Summer Diary: The Herbogowan | Rumer Godden #ReadingWeek2021

‘When the lotus comes it is time to go.’ That is what we say in Kashmir.

My copy of Coromandel Sea Change (Pan Macmillan 2013) includes a short non-fiction piece at the back called Summer Diary: The Herbogowan. It is undated. The only information provided is to be found on the title page, stating that it is copyrighted to The Rumer Godden Literary Trust 2004. The Trust, however, also has no extra information to offer the curious reader. I have Duck, Duck, Go’d until my fingers hurt, but to no avail.

All we can use is our own common sense…and then make up the rest!

As the title suggests, the Summer Diary is an account of a summer holiday in Kashmir with some of her family. Godden’s daughter, Paula is a young woman, and they are accompanied on their summer trek through the Himalayas, by her cousin, Simon, a Cambridge undergraduate, which probably dates this diary entry as late 50’s – early 60’s, given that Paula was born in the late 1930’s.

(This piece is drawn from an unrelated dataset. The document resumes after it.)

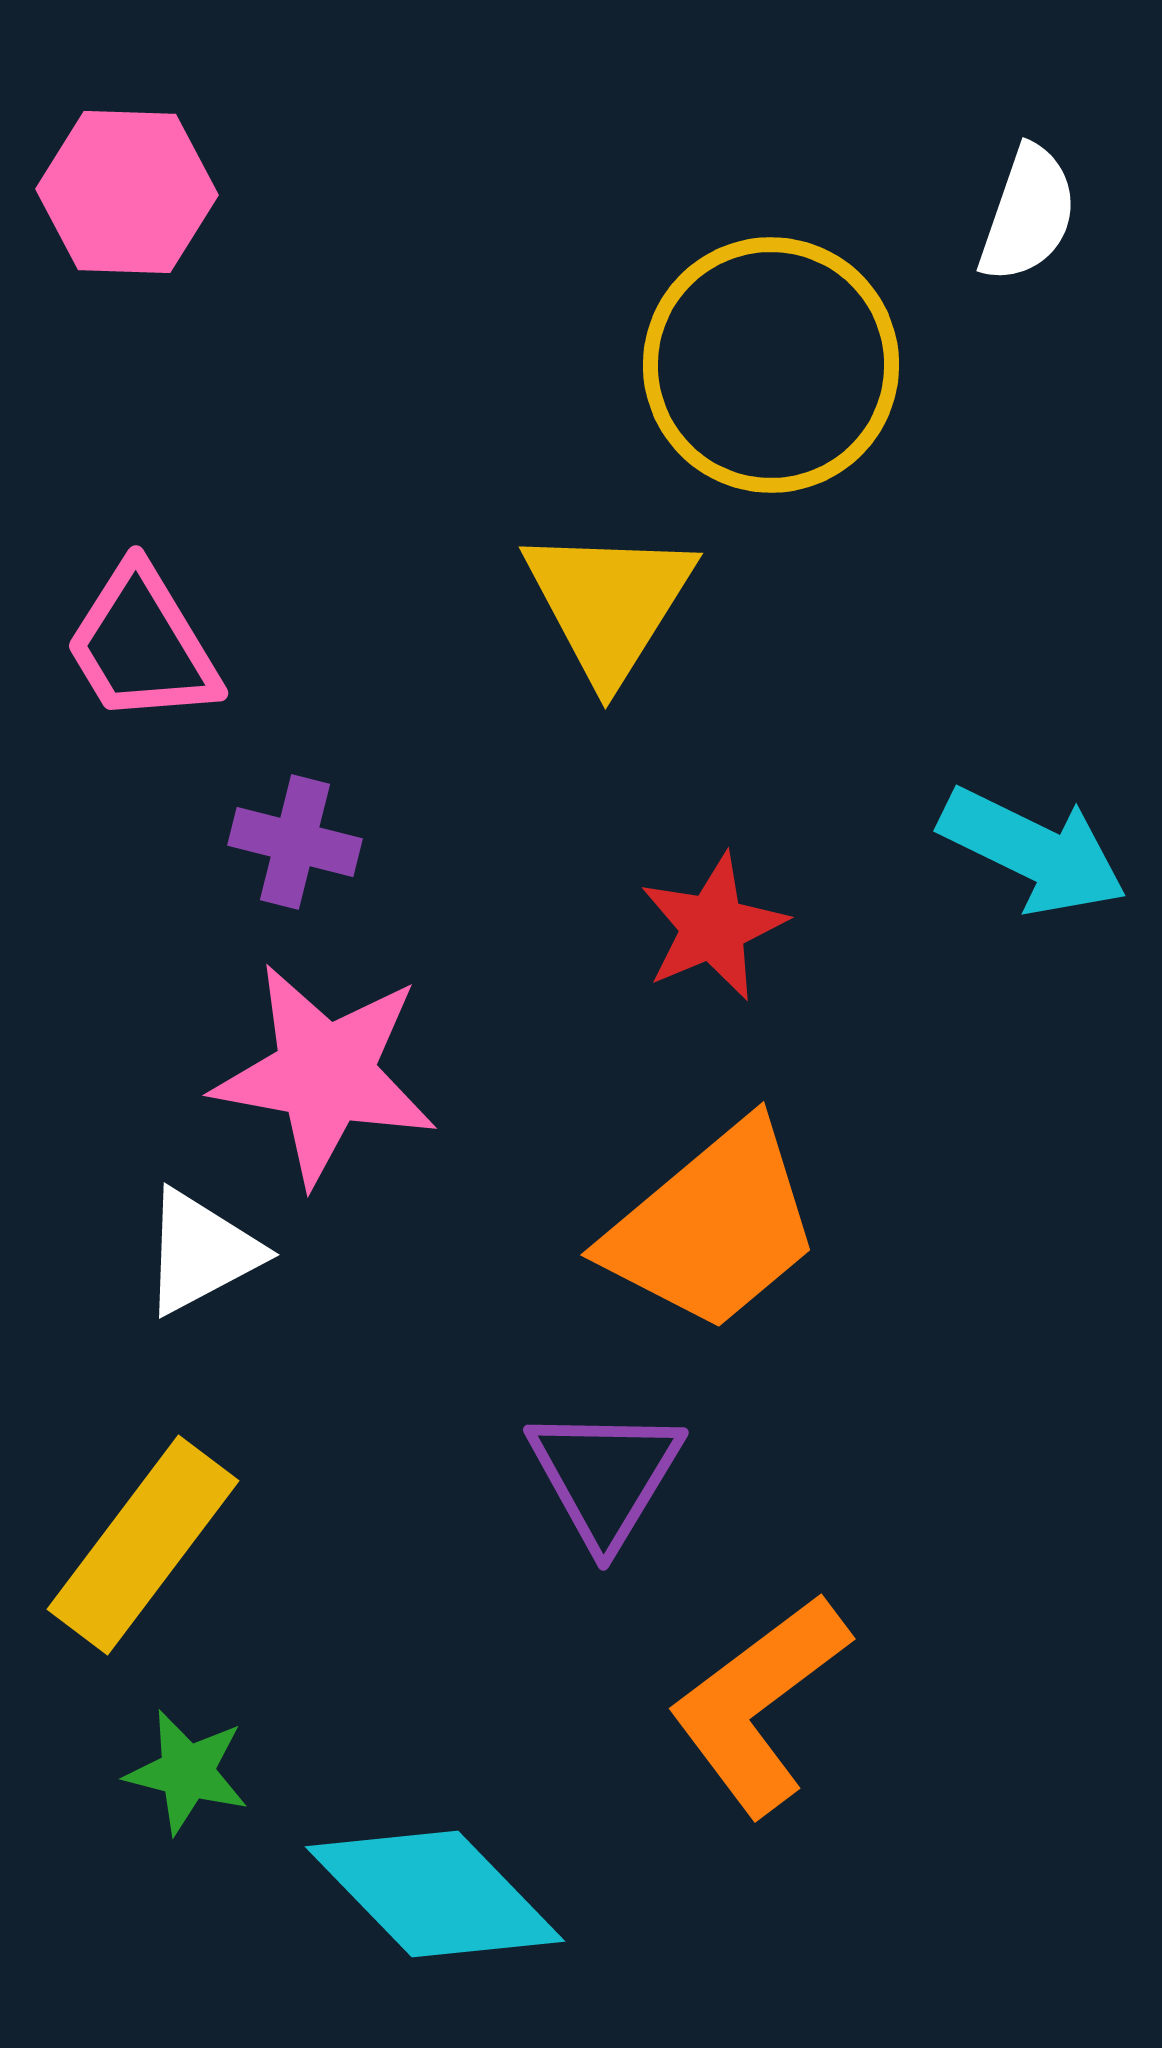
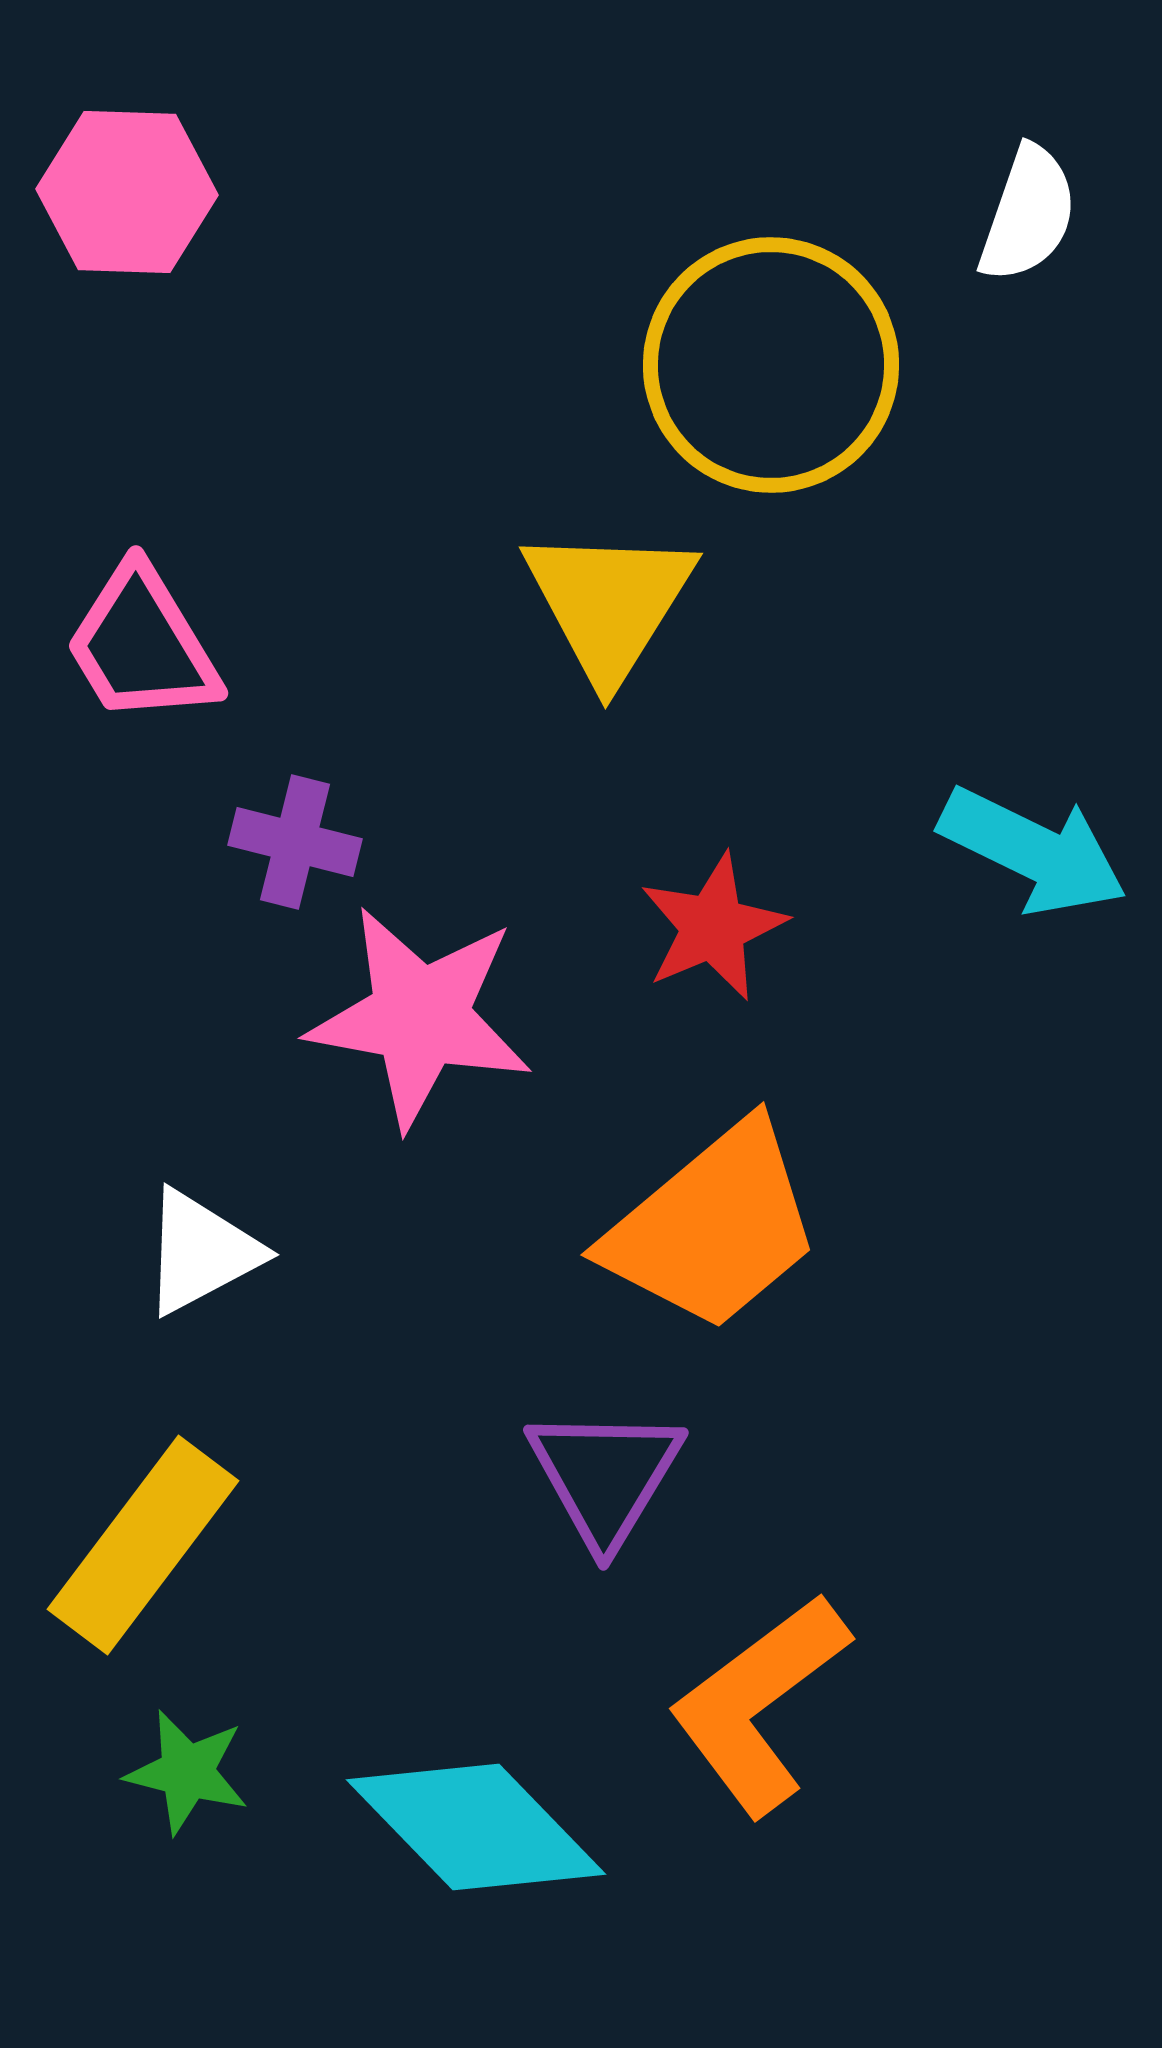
pink star: moved 95 px right, 57 px up
cyan diamond: moved 41 px right, 67 px up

The pink lotus of Srinagar: Image source

In a recent comment to Bill on another post, I wrote that I thought that reading A Passage to India had obviously opened Godden’s young eyes to what the British had done and were still doing in India. However, she was a daughter of colonialism, who found it hard to give up the ‘old ways’. The first line of her Summer Diary clearly shows this.

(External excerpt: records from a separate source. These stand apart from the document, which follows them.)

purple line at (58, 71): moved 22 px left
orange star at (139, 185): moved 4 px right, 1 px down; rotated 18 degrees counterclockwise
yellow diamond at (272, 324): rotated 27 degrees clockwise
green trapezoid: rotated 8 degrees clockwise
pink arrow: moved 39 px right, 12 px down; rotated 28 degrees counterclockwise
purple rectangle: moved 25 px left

Going to the mountain regions of Pir Panjal (in the Lesser Himalayas) of Kashmir was a very colonial thing to do. The English would beat a retreat from the summer heat of southern India by heading north into the mountains, so when she says ‘that is what we say in Kashmir‘, she means that is what the English in Kashmir say. And when I say this was a family trek through the Himalayas, it was three members of the one family (plus one of Godden’s beloved Pekingese dogs, Sol), as well as a number of servants.

There was Subhan, the houseboat owner that she had got to know while they stayed in Srinagar. He was also a cook and guide. His family lived in the cooking boat that floated behind the houseboat that Godden was staying in. For their trek through the mountains, pony men were employed to help carry the gear, and look after the ponies. At Baltal they also met up with Jobara,

the headman of his village, caretaker of the Sonamarg rest house, and for long years our ponyman and friend, and beside him was his son, Amar, who had known Paula and Simon as children….There was also another ponyman and an old bearded coolie for fetching and cutting wood.

Godden does not say how long they had been holidaying in the houseboat before the summer heat appeared in Srinagar. But at some point in high summer, the pink lotus flowers bloomed and the ‘famous vale grows intolerably sultry…a heat haze hangs over the lakes and even the Jhelum seems to run sluggishly.

Trekking in the Himalayas is obviously something that Godden did regularly. She talks of high valley camps at Sonamarg, Nil Nag, the Blue Lake (probably Pangong Tso Lake) and Liddar that they have stayed at previously. However, this year they decide to trek over the Herbogowan,

a pass of 1,400 feet, to the valley of the Liddar. This is one of the more ordinary treks in Kashmir and renowned for its beauty, but being high it is one of the more lonely ones and in the five days we took to do it, until we came to the comparative civilisation of Aru, we saw no one but the bakriwars [Bakarwal], the nomad goat people, a few villagers, and once, a caravan.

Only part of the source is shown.